(Page images and extracted text)

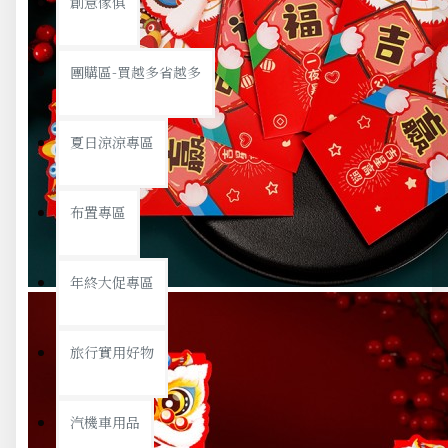
創意傢俱
團購區-買越多省越多
夏日涼涼專區
布置專區
年終大促專區
旅行實用好物
汽機車用品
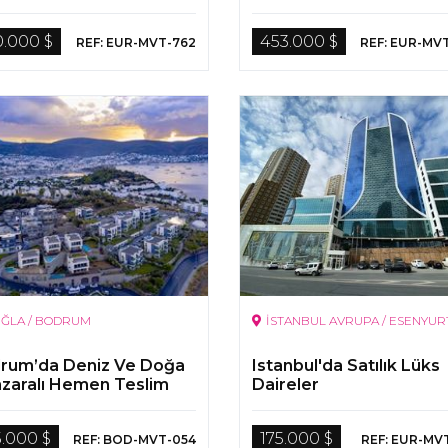
Gayrimenkuller
0.000 $
453.000 $
REF: EUR-MVT-762
REF: EUR-MV
ĞLA / BODRUM
İSTANBUL AVRUPA / ESENYUR
rum’da Deniz Ve Doğa
Istanbul'da Satılık Lüks
zaralı Hemen Teslim
Daireler
rimenkuller
5.000 $
175.000 $
REF: BOD-MVT-054
REF: EUR-MV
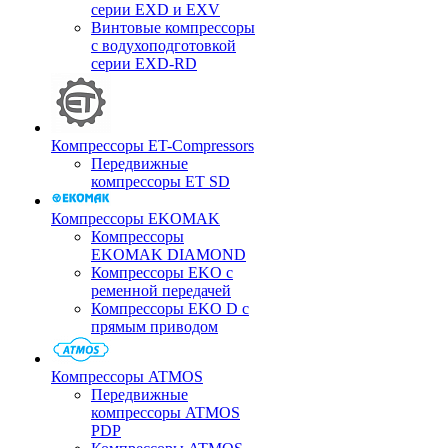
серии EXD и EXV
Винтовые компрессоры
с водухоподготовкой
серии EXD-RD
Компрессоры ET-Compressors
Передвижные
компрессоры ET SD
Компрессоры EKOMAK
Компрессоры
EKOMAK DIAMOND
Компрессоры EKO c
ременной передачей
Компрессоры EKO D с
прямым приводом
Компрессоры ATMOS
Передвижные
компрессоры ATMOS
PDP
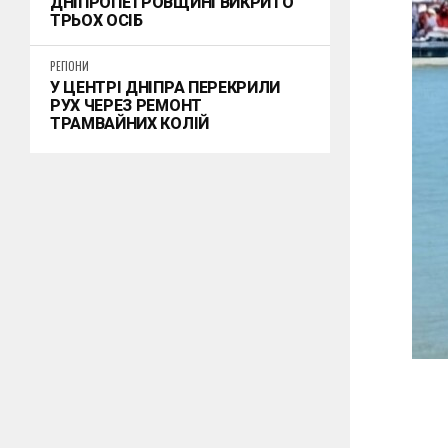
ДНІПРОПЕТРОВЩИНІ ВИКРИТО
ТРЬОХ ОСІБ
РЕГІОНИ
У ЦЕНТРІ ДНІПРА ПЕРЕКРИЛИ
РУХ ЧЕРЕЗ РЕМОНТ
ТРАМВАЙНИХ КОЛІЙ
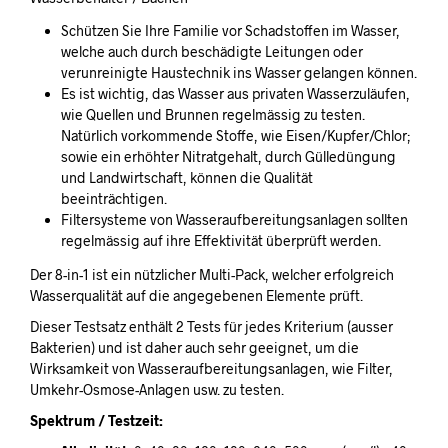
Schützen Sie Ihre Familie vor Schadstoffen im Wasser,
welche auch durch beschädigte Leitungen oder
verunreinigte Haustechnik ins Wasser gelangen können.
Es ist wichtig, das Wasser aus privaten Wasserzuläufen,
wie Quellen und Brunnen regelmässig zu testen.
Natürlich vorkommende Stoffe, wie Eisen/Kupfer/Chlor;
sowie ein erhöhter Nitratgehalt, durch Gülledüngung
und Landwirtschaft, können die Qualität
beeinträchtigen.
Filtersysteme von Wasseraufbereitungsanlagen sollten
regelmässig auf ihre Effektivität überprüft werden.
Der 8-in-1 ist ein nützlicher Multi-Pack, welcher erfolgreich
Wasserqualität auf die angegebenen Elemente prüft.
Dieser Testsatz enthält 2 Tests für jedes Kriterium (ausser
Bakterien) und ist daher auch sehr geeignet, um die
Wirksamkeit von Wasseraufbereitungsanlagen, wie Filter,
Umkehr-Osmose-Anlagen usw. zu testen.
Spektrum / Testzeit:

**Exercise requirements**
Among the entries above, copy exactly the stretch from the line holding "Винтовые компрессоры" through the line holding "Der 8-in-1 ist", leaving out any pictures.

**Reply to the task**
Винтовые компрессоры
с водухоподготовкой
серии EXD-RD
Компрессоры ET-Compressors
Передвижные
компрессоры ET SD
Компрессоры EKOMAK
Компрессоры
EKOMAK DIAMOND
Компрессоры EKO c
ременной передачей
Компрессоры EKO D с
прямым приводом
Компрессоры ATMOS
Передвижные
компрессоры ATMOS
PDP
ДНІПРОПЕТРОВЩИНІ ВИКРИТО
ТРЬОХ ОСІБ
РЕГІОНИ
У ЦЕНТРІ ДНІПРА ПЕРЕКРИЛИ
РУХ ЧЕРЕЗ РЕМОНТ
ТРАМВАЙНИХ КОЛІЙ
Schützen Sie Ihre Familie vor Schadstoffen im Wasser,
welche auch durch beschädigte Leitungen oder
verunreinigte Haustechnik ins Wasser gelangen können.
Es ist wichtig, das Wasser aus privaten Wasserzuläufen,
wie Quellen und Brunnen regelmässig zu testen.
Natürlich vorkommende Stoffe, wie Eisen/Kupfer/Chlor;
sowie ein erhöhter Nitratgehalt, durch Gülledüngung
und Landwirtschaft, können die Qualität
beeinträchtigen.
Filtersysteme von Wasseraufbereitungsanlagen sollten
regelmässig auf ihre Effektivität überprüft werden.
Der 8-in-1 ist ein nützlicher Multi-Pack, welcher erfolgreich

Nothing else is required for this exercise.